BorgWarner has developed a dual volute turbocharger specifically engineered for gasoline engines in light-duty vehicles with aggressive transient response targets. The company’s new turbocharger delivers a noticeably quicker engine response time when accelerating from low speeds.
The dual volute geometry allows for the complete segregation of engine exhaust pulsations so more exhaust energy is available to the turbine wheel, compared with traditional twin-scroll turbochargers. Adding to BorgWarner’s extensive portfolio of engine boosting products, the dual volute turbocharger is a new performance solution for gasoline-powered light-duty vehicles to help Original Equipment Manufacturers (OEMs) accomplish their individual goals.
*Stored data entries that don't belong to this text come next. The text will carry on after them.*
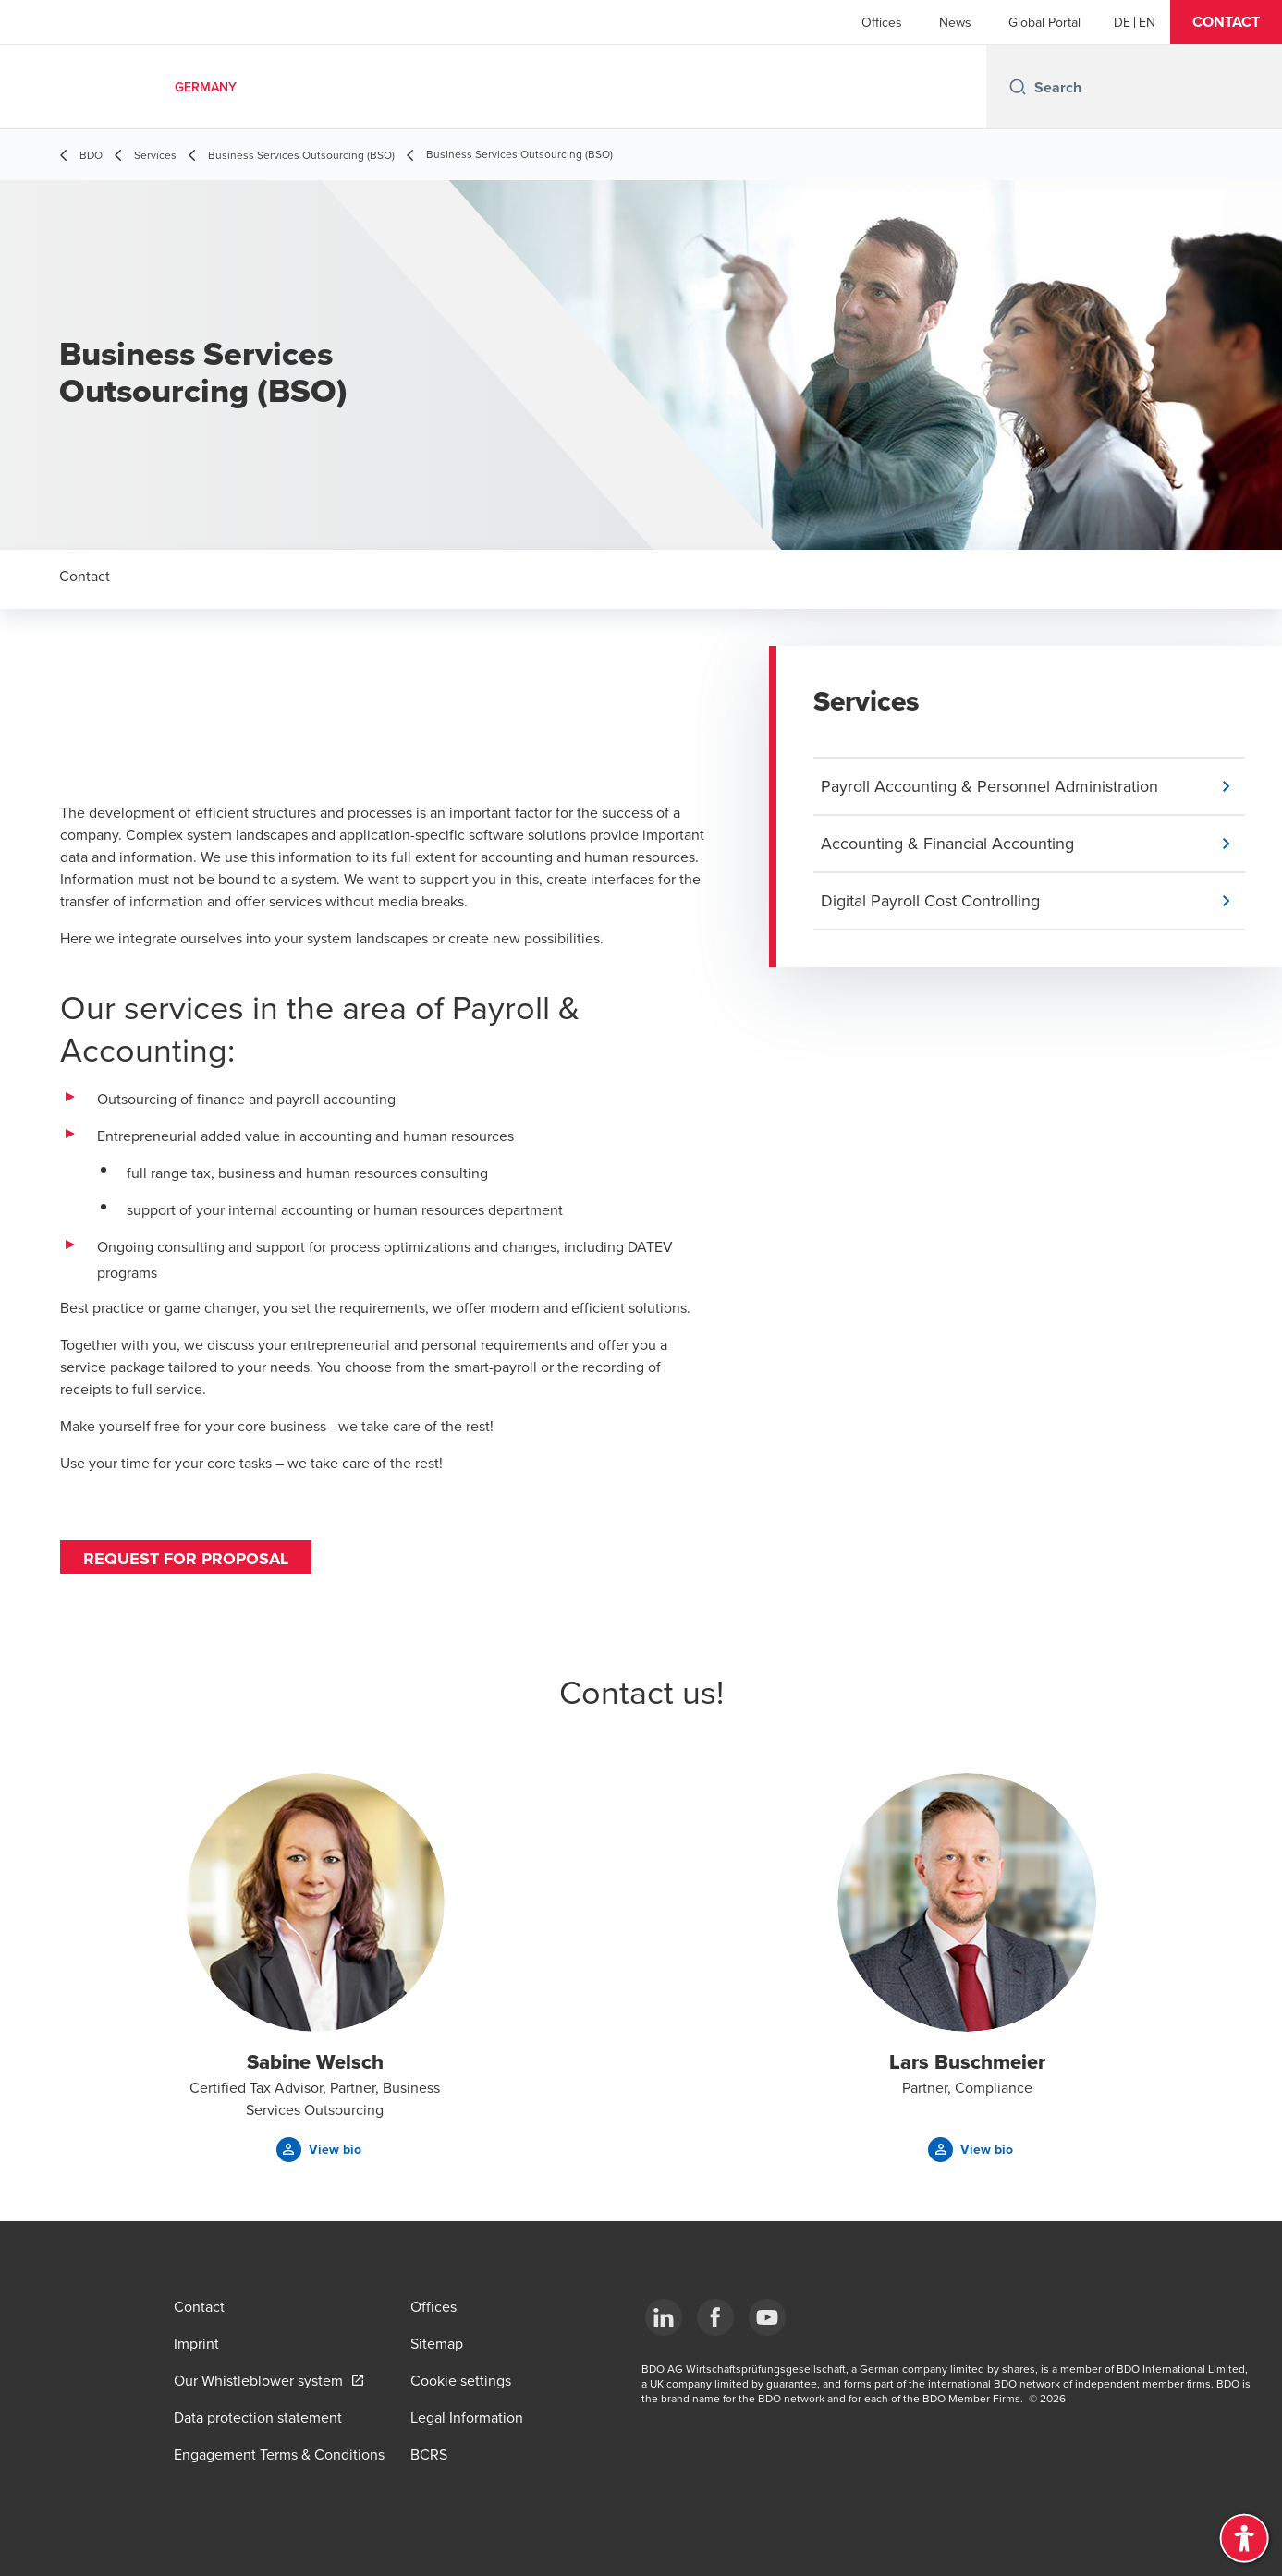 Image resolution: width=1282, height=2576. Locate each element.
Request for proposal (185, 1559)
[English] (1147, 22)
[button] (1226, 22)
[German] (1122, 22)
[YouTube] (767, 2317)
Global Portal (1044, 22)
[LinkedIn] (663, 2317)
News (955, 22)
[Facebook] (715, 2317)
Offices (881, 22)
“BorgWarner’s unrivaled history and expertise in creating advanced engine boosting technologies enable us to take a system approach in technology development as well as support our customers in choosing the right turbocharging solution,” said Robin Kendrick, President and General Manager, BorgWarner Turbo Systems. “Our engineering team recognised that a dual volute turbocharger could provide quicker engine response times for light-duty vehicles that require superior transient behavior. We are excited to bring this new solution to the market.”
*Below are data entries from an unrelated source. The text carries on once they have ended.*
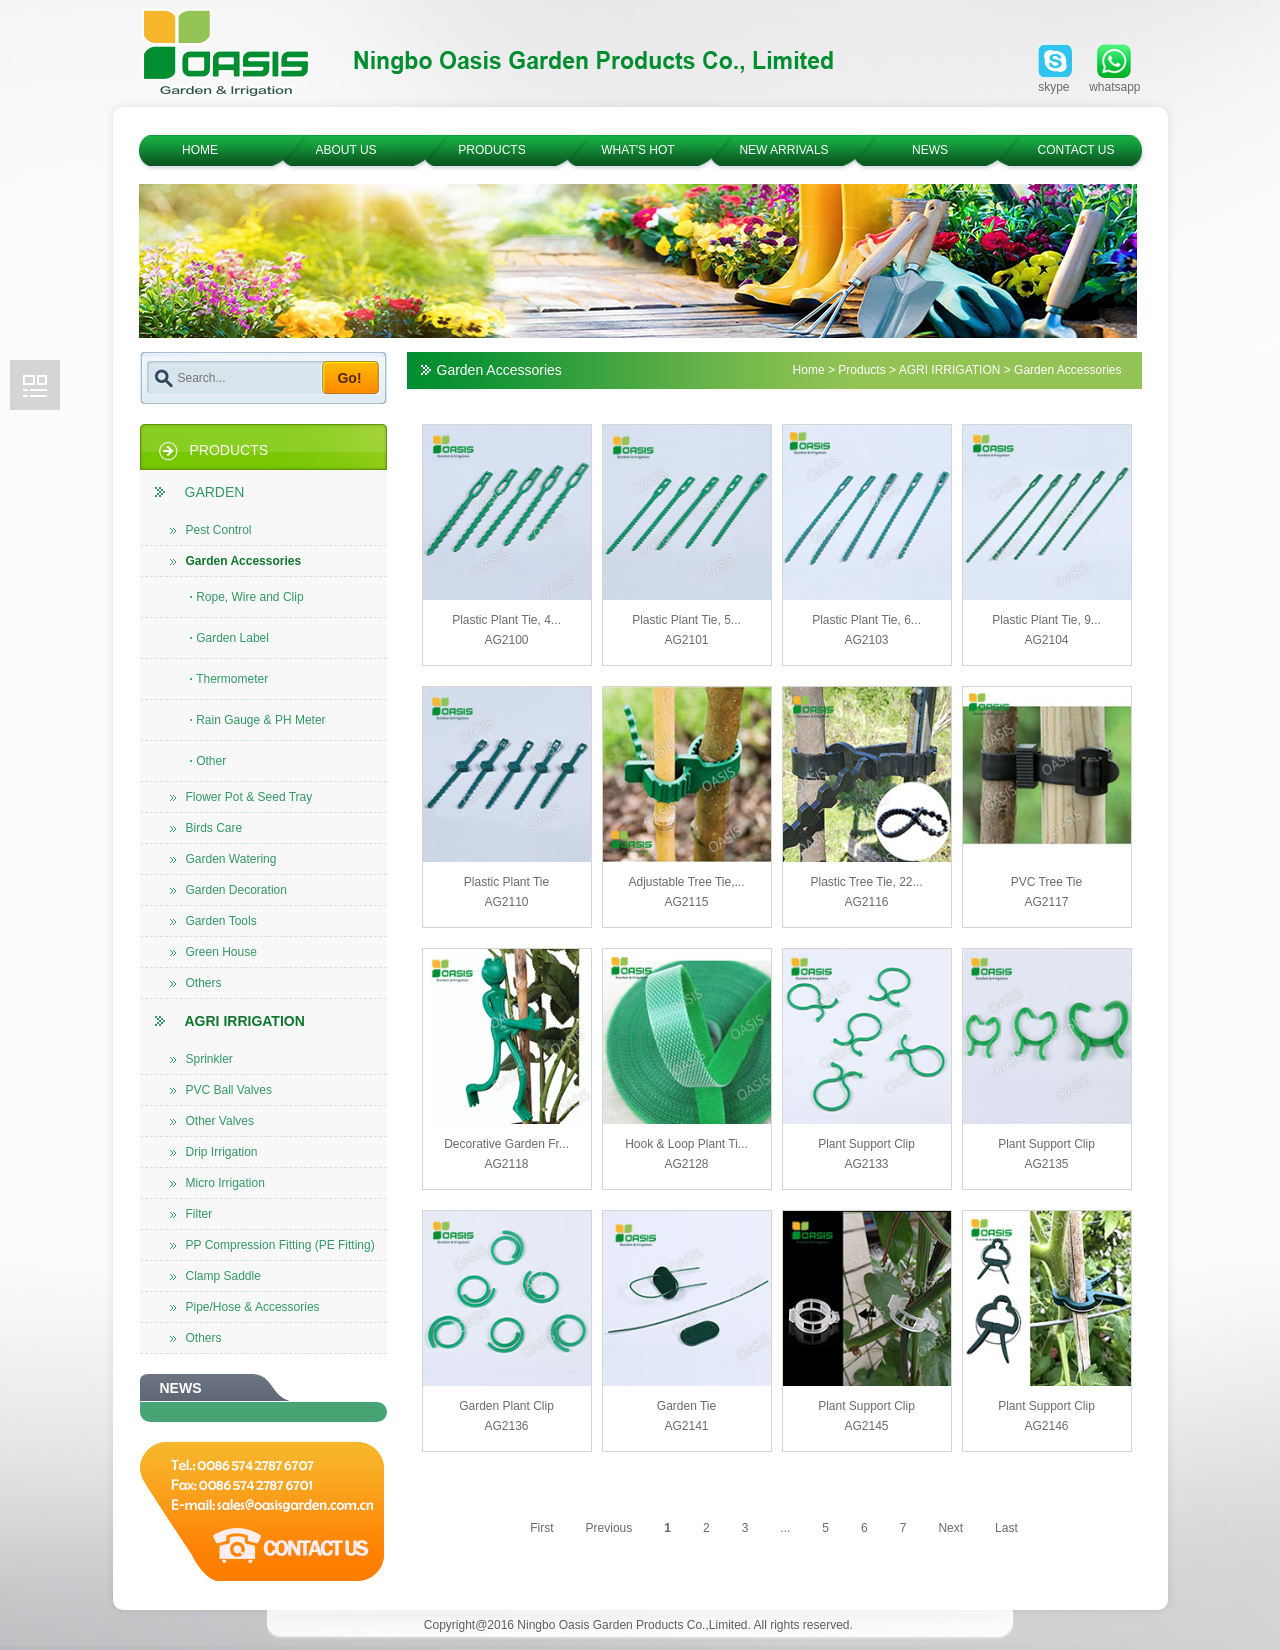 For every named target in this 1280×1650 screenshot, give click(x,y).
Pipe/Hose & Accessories (245, 1307)
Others (196, 983)
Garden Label (229, 638)
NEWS (930, 150)
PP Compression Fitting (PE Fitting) (272, 1245)
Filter (191, 1214)
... (785, 1528)
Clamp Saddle (215, 1276)
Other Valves (212, 1121)
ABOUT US (345, 150)
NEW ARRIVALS (783, 150)
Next (950, 1528)
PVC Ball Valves (221, 1090)
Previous (609, 1528)
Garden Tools (213, 921)
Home (809, 370)
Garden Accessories (236, 561)
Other (208, 761)
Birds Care (206, 828)
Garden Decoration (228, 890)
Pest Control (211, 530)
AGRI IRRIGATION (230, 1021)
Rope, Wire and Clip (247, 597)
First (541, 1528)
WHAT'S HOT (637, 150)
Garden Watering (223, 859)
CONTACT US (1076, 150)
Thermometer (229, 679)
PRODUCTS (491, 150)
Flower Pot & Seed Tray (241, 797)
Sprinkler (201, 1059)
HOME (200, 150)
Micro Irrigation (217, 1183)
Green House (213, 952)
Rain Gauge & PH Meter (258, 720)
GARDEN (200, 492)
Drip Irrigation (214, 1152)
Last (1006, 1528)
A turbocharger, made of a turbine and compressor, works by harnessing normally-wasted energy in the high-temperature, high-pressure exhaust flow from the engine, and then converts that energy into compressed or “boosted” air to feed the engine. The dual volute turbine stage directs exhaust flow through two separate volutes (circumferential passages) of the turbine housing, each of which feed exhaust pulsations directly into one half of the turbine wheel.
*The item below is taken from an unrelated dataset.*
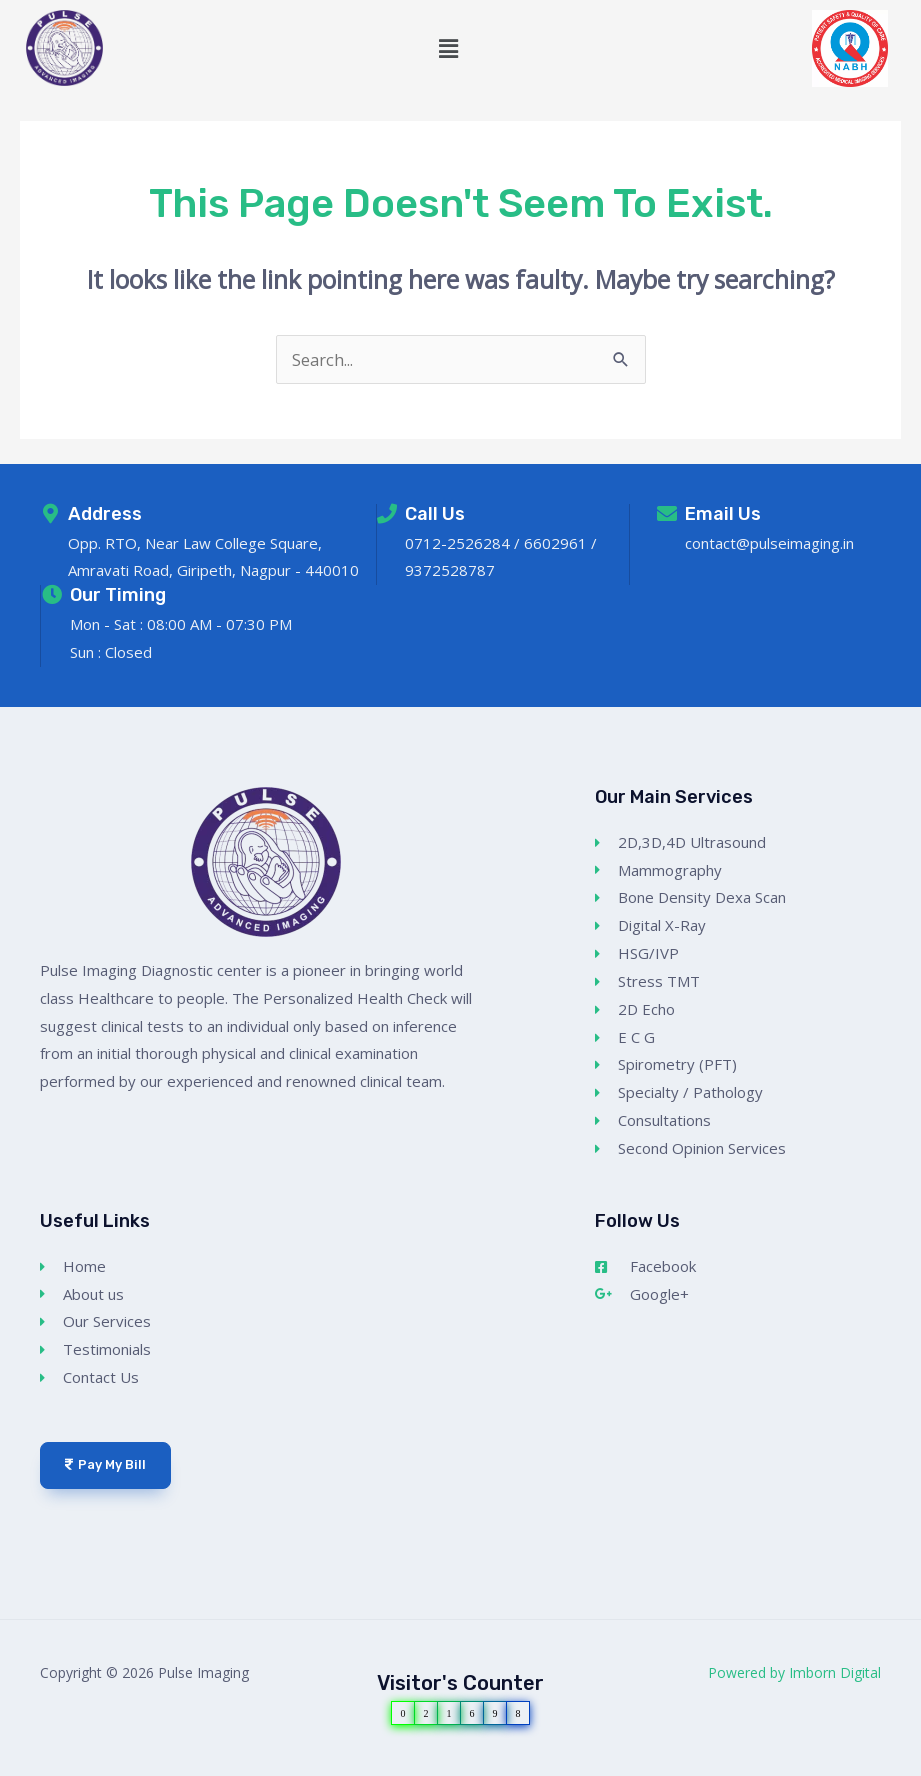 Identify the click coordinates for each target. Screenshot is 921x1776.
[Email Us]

Traditional twin-scroll turbochargers maintain separation of the exhaust flow to the turbine wheel by adding a divider wall to the turbine housing, creating a “side-by-side” arrangement of the exhaust flow passages. However, these designs require the exhaust flow from the two passages to enter a smaller common flow channel just before entering the turbine wheel. The common channel allows some leakage of the exhaust flow and pulsation energy between the two sides, which results as a loss of energy available to the turbine wheel.